» EXERCISE DATA:

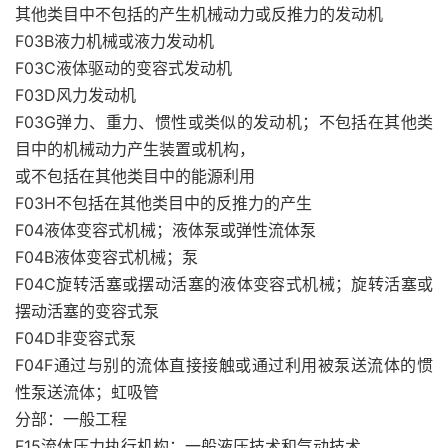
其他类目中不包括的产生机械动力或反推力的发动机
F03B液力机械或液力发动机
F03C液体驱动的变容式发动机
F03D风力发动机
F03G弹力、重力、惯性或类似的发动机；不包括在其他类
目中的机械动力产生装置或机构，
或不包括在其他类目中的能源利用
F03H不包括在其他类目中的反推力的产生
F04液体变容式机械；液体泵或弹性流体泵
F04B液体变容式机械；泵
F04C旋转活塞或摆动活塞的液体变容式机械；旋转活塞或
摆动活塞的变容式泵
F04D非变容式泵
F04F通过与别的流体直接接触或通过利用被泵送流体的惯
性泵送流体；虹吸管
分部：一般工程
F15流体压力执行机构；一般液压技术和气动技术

--

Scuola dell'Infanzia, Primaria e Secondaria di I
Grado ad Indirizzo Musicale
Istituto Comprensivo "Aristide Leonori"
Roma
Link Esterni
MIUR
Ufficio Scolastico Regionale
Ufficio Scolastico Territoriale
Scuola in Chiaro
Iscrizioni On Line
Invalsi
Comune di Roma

» PROBLEM REQUIREMENTS:
If a line in the data contains the string "Ufficio", copy it.

» TASK RESPONSE:
Ufficio Scolastico Regionale
Ufficio Scolastico Territoriale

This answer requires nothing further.